§ Available data:
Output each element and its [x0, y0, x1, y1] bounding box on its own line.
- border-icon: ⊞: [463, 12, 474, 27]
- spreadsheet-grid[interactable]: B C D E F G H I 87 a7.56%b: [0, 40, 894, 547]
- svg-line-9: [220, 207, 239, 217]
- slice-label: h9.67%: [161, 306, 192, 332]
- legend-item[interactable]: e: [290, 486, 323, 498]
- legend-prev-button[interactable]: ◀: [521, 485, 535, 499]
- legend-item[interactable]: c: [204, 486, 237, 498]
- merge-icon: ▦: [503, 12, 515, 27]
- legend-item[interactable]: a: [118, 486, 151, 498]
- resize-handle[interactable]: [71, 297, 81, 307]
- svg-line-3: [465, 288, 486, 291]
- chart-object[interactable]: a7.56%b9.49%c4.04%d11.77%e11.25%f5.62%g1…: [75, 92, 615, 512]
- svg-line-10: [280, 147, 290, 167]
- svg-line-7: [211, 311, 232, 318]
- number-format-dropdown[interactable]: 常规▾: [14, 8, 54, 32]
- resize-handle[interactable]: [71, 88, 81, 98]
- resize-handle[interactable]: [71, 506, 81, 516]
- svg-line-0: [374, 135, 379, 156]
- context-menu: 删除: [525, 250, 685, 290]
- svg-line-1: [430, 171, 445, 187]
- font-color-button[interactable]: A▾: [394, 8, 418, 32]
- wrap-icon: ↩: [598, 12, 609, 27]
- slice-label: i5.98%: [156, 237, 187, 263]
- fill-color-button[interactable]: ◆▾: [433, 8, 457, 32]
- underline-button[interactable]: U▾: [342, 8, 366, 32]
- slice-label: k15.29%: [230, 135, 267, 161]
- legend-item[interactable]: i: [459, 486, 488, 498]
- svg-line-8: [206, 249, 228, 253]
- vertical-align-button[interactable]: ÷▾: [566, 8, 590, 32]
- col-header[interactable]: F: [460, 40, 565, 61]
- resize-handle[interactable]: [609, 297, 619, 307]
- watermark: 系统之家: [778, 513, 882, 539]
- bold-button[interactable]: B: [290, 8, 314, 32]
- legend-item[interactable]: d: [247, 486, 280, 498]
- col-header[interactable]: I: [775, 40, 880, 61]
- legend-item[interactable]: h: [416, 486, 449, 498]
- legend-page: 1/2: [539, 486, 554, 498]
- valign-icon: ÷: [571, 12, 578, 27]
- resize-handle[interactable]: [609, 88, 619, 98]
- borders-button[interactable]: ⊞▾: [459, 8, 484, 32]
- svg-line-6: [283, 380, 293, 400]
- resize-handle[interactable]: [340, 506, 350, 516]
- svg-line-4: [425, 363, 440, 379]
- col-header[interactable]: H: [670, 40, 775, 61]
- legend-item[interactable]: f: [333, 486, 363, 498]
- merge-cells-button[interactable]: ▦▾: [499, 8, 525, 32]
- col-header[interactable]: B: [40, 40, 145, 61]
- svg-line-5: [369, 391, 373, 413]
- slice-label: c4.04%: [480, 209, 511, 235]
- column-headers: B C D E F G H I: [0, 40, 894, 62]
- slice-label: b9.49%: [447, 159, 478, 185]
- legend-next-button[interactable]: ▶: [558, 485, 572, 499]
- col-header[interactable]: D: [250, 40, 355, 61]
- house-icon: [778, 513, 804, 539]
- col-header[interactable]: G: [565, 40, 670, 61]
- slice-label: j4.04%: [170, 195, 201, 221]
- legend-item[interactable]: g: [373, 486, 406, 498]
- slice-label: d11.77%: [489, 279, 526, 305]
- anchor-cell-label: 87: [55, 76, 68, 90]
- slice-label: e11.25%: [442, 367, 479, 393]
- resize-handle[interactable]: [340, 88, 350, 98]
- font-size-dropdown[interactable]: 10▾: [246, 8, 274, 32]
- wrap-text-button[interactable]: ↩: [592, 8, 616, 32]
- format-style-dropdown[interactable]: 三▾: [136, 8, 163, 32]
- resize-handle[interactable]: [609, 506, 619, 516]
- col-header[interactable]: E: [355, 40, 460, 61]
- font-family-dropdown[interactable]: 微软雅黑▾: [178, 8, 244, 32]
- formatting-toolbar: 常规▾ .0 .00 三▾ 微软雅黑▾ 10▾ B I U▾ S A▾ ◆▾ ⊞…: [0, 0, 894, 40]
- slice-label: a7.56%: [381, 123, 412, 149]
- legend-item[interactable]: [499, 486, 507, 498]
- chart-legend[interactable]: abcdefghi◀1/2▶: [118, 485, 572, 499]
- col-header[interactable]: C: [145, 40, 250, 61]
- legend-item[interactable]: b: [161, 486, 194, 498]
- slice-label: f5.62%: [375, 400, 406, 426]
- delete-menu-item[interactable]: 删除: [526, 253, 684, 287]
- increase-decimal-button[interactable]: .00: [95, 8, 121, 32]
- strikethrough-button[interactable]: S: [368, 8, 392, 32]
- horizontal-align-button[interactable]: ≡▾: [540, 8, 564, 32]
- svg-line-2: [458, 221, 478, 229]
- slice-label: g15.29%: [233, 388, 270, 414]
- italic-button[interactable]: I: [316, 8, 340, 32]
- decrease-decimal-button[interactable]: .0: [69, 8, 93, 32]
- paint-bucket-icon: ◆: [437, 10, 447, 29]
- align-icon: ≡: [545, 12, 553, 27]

§ Exercise goal: How many lines in the listing above contain "wrap"? Give the number and nothing else.

§ Exercise result: 2